Col. David Hunter-Chester, deputy chief of staff for civil affairs at U.S. Army Japan, said 400 soldiers and their family members will arrive at Camp Zama in fiscal year 2008 as part of the realignment of U.S. forces in Japan. The contingent is being transferred from I-Corps at Fort Lewis, Wash.
The colonel was part of a five-member panel Saturday that included a Takushoku University professor, the director of Yokohama’s Defense Facilities Administration Bureau, a Sagamihara community leader and the head of a nonprofit peace research organization. In addition to discussing the planned I-Corps move, they also touched on the partial return of Sagami Depot and the importance of maintaining a strong deterrence.

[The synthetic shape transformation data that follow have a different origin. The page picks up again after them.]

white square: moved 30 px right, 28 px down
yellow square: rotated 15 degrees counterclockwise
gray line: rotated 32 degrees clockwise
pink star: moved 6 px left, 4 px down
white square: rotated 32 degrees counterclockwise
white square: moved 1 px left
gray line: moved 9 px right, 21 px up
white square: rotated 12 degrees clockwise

“With the increase of families and personnel we’re talking about, we have a plan to accommodate them on existing facilities and areas,” Hunter-Chester said. “That’s the way we’ll proceed.”
Along with the Army headquarters transformation in Japan, a battle command training center and other support facilities will be built within Sagami General Depot using U.S. funds, according to the U.S.-Japan military realignment report.
The facility essentially will be a simulation center for command-post exercises driven by computer scenarios, Hunter-Chester said. Such exercises let forces rehearse the steps they’d take in emergencies and other crisis situations without the need to engage in physical operations.
“This will be a new type of Army headquarters and a more effective Army headquarters,” he said. “But it will be mostly tied to the simulation center.
“For the people not participating in the training, it will be difficult to even notice that the training is occurring. No danger, no noise for the surrounding community.”
Hunter-Chester said many details contained in the U.S. military’s transformation effort remain under discussion at higher levels of the Defense Department.
Sagamihara residents have called for the complete return of Sagami Depot and voiced concern that the U.S. military influence would remain in Japan permanently.
Land returns are discussed frequently by both nations and many have been carried out over the years, Hunter-Chester said.
“Under the [status of forces agreement], if the U.S. has land it’s no longer using, we are required to turn that back over to Japan,” he added.